▶ **WHAT IS NEEDED**
Reproduce the entries below exactly, but only from the line containing "Photos: Over 10,000 Vespas" to the line containing "source on Google", inclusive.

▶ **AVAILABLE DATA**
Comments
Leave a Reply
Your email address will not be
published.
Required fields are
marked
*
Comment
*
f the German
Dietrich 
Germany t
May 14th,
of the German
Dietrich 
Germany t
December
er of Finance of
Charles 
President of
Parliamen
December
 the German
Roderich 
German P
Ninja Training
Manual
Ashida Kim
==
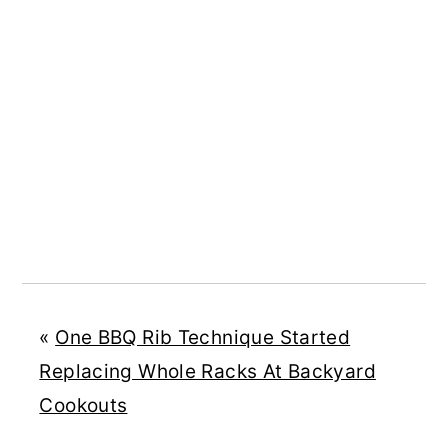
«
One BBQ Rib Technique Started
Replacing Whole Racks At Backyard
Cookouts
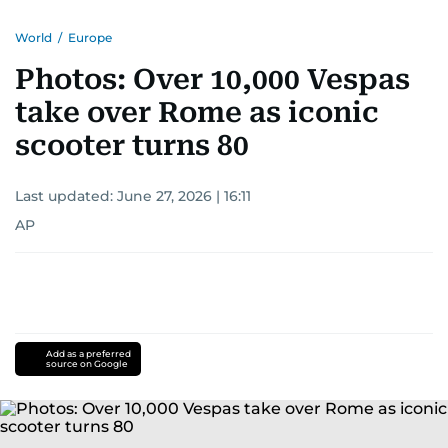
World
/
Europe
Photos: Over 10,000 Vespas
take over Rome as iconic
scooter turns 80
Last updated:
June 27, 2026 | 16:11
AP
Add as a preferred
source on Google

▶ **ANSWER**
Photos: Over 10,000 Vespas
take over Rome as iconic
scooter turns 80
Last updated:
June 27, 2026 | 16:11
AP
Add as a preferred
source on Google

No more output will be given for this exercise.